Avec la pratique de ses couverts, notamment de légumineuses, les apports d’azote sont réduits à 40 UN/ha chez Mickaël Mazenod. « C’est aussi à mettre en perspective de nos rendements au maximum de 30 à 40 t/ha en pommes », précise-t-il. Point noir des enherbements : la prolifération de campagnols, qui détruisent les arbres.

« Nous avons peut-être 1 ha détruit par les rats sur l’ensemble des 17 ha de vergers ! chiffre l’arboriculteur. La seule solution, c’est le travail mécanique du sol entre les cultures, et, dans nos conditions, la pelleteuse est nécessaire pour reformer les escaliers dans les pentes. On évite d’ailleurs la luzerne en couvert, avec des racines qui sont favorables aux rats, ou des jachères fleuries, dont les graines les attirent aussi. »

En fertilisation, l’arboriculteur berrichon n’a, de son côté, pas diminué ses apports d’azote, entre 60 et 90 unités d’azote par an. « Être en sol vivant ne veut pas dire “moins mais mieux” d’azote ! Nos sols froids en début de printemps ne permettent pas de démarrer une minéralisation, d’où l’intérêt d’apporter de l’azote pour relancer la machine, notamment la pousse des couverts. Mon but premier est de rendre une terre en aussi bon état, voire meilleur, que lorsque je les ai reprises il y a quarante ans, et les couverts ont cet objectif, avant de chercher à réduire les doses d’azote ! »

Pratiquant une fertilisation minérale par goutte-à-goutte, Patrice Vulpian s’interroge sur sa modulation suite aux apports de compost. Des mesures sont d’ailleurs en cours d’étude par la chambre d’agriculture des Bouches-du-Rhône, et la société VertCarbone.

Ne pouvant pas semer des couverts dans ses vergers, Patrice Vulpian utilise des composts entre ses arbres.

© Patrice Vulpian

Depuis huit ans, entre deux plantations, du sorgho du Soudan est implanté en mai, puis broyé en novembre chez Mickaël Mazenod. Le sol est ensuite travaillé, en attendant la mise en place des jeunes arbres au printemps suivant. « Cela apporte un volume important de matière organique grâce aux tiges de 3 m et le travail du sol détruit les galeries des campagnols. L’implantation coûte moins cher qu’une luzerne. »

Depuis huit ans, entre deux plantations, du sorgho du Soudan est implanté en mai, puis broyé en novembre chez Mickaël Mazenod.

© Mickaël Mazenod

Impact sur la qualité des fruits

Pour Pascal Clavier, si un impact des nouvelles pratiques est visible, c’est sur la qualité de ses fruits. « C’était l’objectif, de réussir à revenir à une typicité de terroirs, alors que mon début de carrière a entraîné une homogénéisation de la production et du goût. Aujourd’hui, grâce à la vente directe, je reçois des retours très positifs sur la qualité des fruits, plus goûtus. »

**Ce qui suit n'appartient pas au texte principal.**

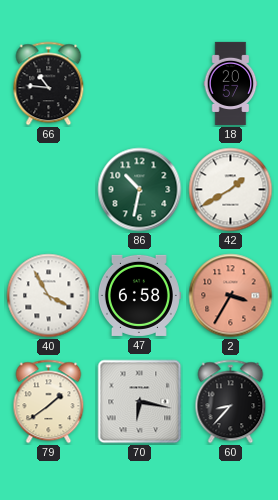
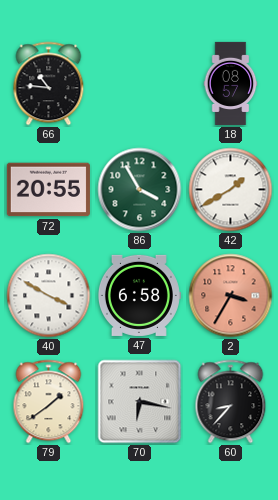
18: 20:57 -> 08:57
72: none -> 20:55
86: 10:32 -> 3:55
40: 3:55 -> 3:50
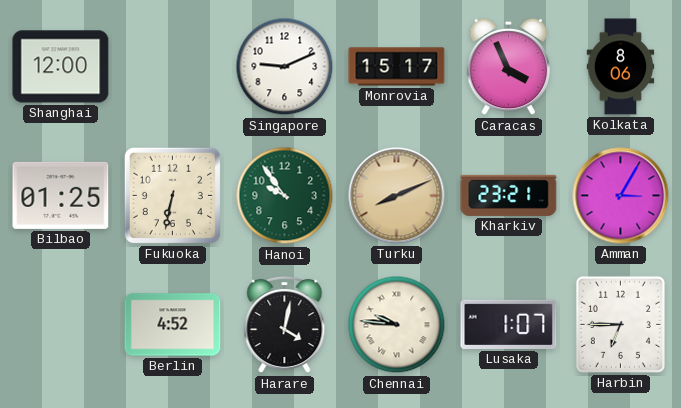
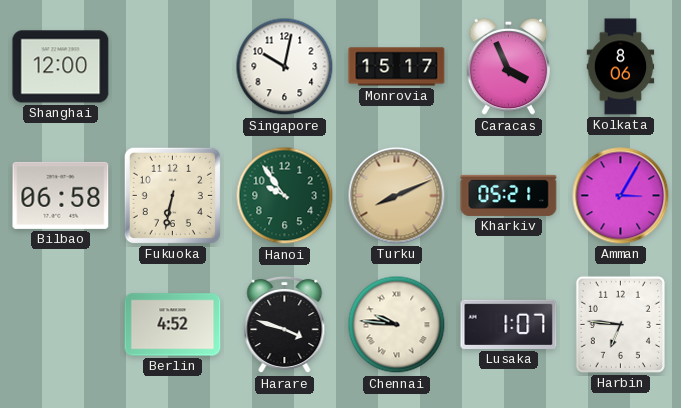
Singapore: 9:11 -> 10:02
Bilbao: 01:25 -> 06:58
Kharkiv: 23:21 -> 05:21
Harare: 4:02 -> 3:48
Harbin: 6:45 -> 6:46
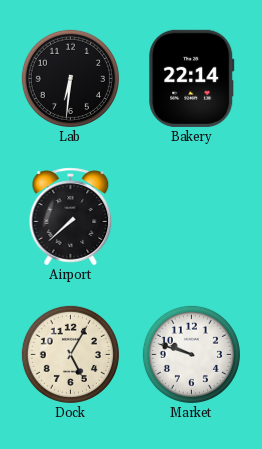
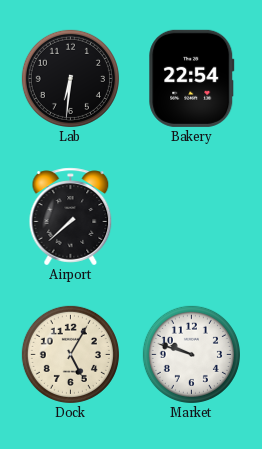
Bakery: 22:14 -> 22:54
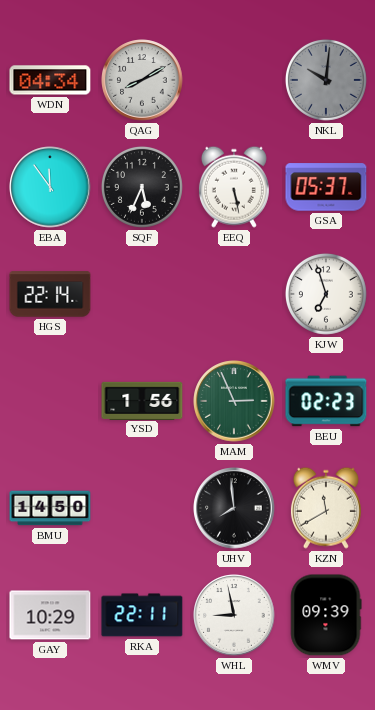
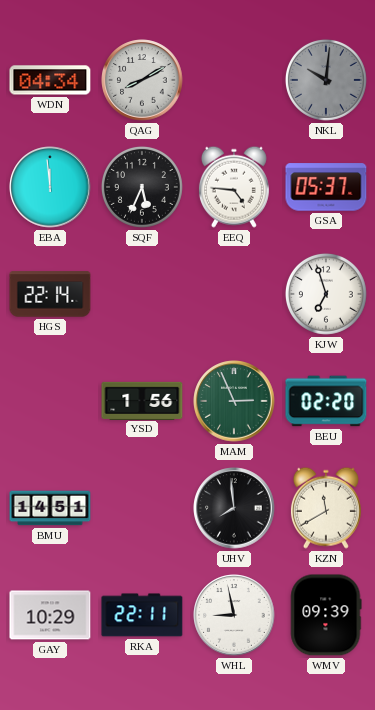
EBA: 11:54 -> 11:59
EEQ: 5:28 -> 4:46
BEU: 02:23 -> 02:20
BMU: 14:50 -> 14:51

La pratique des couverts n’est pour autant pas sans désavantage. « Certaines variétés de pommes, par manque de stress, gagnent moins en coloration… Pour les ravageurs comme la punaise diabolique, avoir des couverts hauts est peut-être aussi un désavantage. J’aimerais que la recherche se penche davantage sur ces aspects de vie du sol et de couverts végétaux, pour mieux quantifier les impacts, et que la profession ose s’orienter sur des approches nouvelles, qui participent d’une évolution nécessaire de l’agriculture », termine-t-il.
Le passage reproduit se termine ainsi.